Saturday, February 27, 2010

Getting Hitched






Okay, let me clear it up, I am not getting hitched yet. That would be a miracle for now since I am not even committed to anyone. It's my friend who's getting married. Oh yeah, a friend who is a year younger than me is getting married!


It was just this afternoon that she texted and informed me that she's finally settling down with the man of her dreams come April this year. That's about two months from now! I was surprised, but wished her nothing but the best as she finally engage to married life.

Speaking of which, I somehow envy her. Yeah, I know this sounds a little crazy and weird for me, but somehow the thought of settling down comes to mind once in awhile. I guess it's normal for single people like me. There would really be times when you'd question if destiny's doing its part in your life. I am not in hurry though, just for the record.


Marriage is definitely not a joke. It never will. I believe in its sanctity. I believe in its power.
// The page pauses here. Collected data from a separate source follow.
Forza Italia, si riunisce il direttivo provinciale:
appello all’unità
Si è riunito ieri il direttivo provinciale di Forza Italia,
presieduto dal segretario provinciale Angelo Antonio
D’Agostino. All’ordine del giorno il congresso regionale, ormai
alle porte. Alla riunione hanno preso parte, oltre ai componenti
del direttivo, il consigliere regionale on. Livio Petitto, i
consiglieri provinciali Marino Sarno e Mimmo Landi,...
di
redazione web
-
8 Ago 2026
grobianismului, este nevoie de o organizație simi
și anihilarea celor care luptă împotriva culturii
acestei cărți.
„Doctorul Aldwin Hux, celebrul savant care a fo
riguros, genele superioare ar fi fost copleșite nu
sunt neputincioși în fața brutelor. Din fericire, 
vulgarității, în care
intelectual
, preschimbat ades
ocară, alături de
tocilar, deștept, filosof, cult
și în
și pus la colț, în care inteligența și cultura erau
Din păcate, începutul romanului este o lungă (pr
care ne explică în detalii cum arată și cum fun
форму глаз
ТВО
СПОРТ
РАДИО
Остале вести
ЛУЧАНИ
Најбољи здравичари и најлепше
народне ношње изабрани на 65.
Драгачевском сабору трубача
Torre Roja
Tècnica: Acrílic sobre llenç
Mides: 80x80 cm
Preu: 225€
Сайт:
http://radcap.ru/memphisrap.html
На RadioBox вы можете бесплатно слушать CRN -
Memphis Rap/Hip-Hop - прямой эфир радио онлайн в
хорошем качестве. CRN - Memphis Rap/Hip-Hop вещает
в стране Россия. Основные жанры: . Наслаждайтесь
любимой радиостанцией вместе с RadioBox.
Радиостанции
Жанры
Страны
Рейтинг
I also believe that marriage is a wonderful gift from God. Imagine, you will be with someone who you really love for the rest of your lives, and build a family in realization of God's words. That's really amazing, right?
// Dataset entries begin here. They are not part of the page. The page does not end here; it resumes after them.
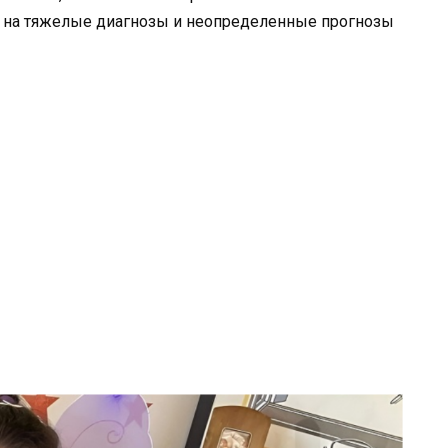
я на тяжелые диагнозы и неопределенные прогнозы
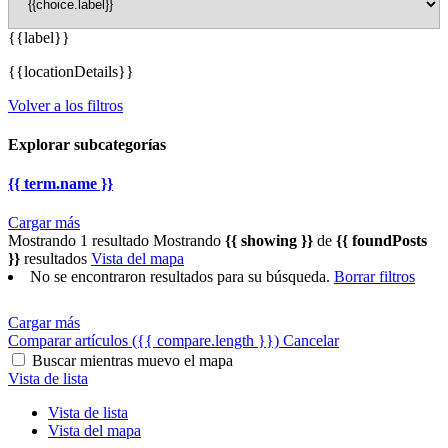
{{label}}
{{locationDetails}}
Volver a los filtros
Explorar subcategorías
{{ term.name }}
Cargar más
Mostrando 1 resultado
Mostrando
{{ showing }}
de
{{ foundPosts
}}
resultados
Vista del mapa
No se encontraron resultados para su búsqueda.
Borrar filtros
Cargar más
Comparar artículos
({{ compare.length }})
Cancelar
Buscar mientras muevo el mapa
Vista de lista
Vista de lista
Vista del mapa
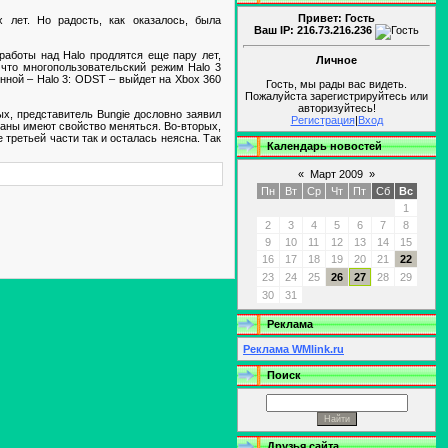
Привет: Гость
х лет. Но радость, как оказалось, была
Ваш IP: 216.73.216.236
аботы над Halo продлятся еще пару лет,
Личное
 что многопользовательский режим Halo 3
нной – Halo 3: ODST – выйдет на Xbox 360
Гость, мы рады вас видеть.
Пожалуйста зарегистрируйтесь или
авторизуйтесь!
ых, представитель Bungie дословно заявил
Регистрация
|
Вход
планы имеют свойство меняться. Во-вторых,
третьей части так и осталась неясна. Так
Календарь новостей
«
Март 2009
»
Пн
Вт
Ср
Чт
Пт
Сб
Вс
1
2
3
4
5
6
7
8
9
10
11
12
13
14
15
16
17
18
19
20
21
22
23
24
25
26
27
28
29
30
31
Реклама
Реклама WMlink.ru
Поиск
Друзья сайта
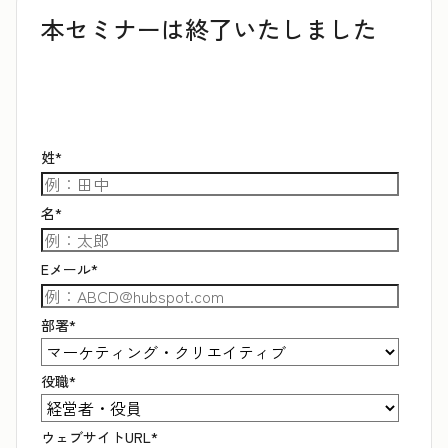
本セミナーは終了いたしました
姓
*
名
*
Eメール
*
部署
*
役職
*
ウェブサイトURL
*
Anyway, going back, I oftentimes wonder when would I meet the man who God has perfectly created to be my lifetime partner and confidant. I wonder when would be the day that our path will cross, or when will we realize that we actually have found each other already. I am an idealist and a dreamer, I still believe in happy endings. I still believe that each one of us have our own love story to share. A love story perfectly written for us.


I am still in search of my own love story. With my friend, she has finally found hers. In two months time, a new chapter of her love story is about to unfold. In two months time, she will walk a new journey. A journey together with the man that God has intended for her.

As for me, I continuously pray that God may give me the man He has intended for me in the right time, in the right moment. I pray that one day, just like my dear friend, I will settle down and live a contented life with my man and our kids to be.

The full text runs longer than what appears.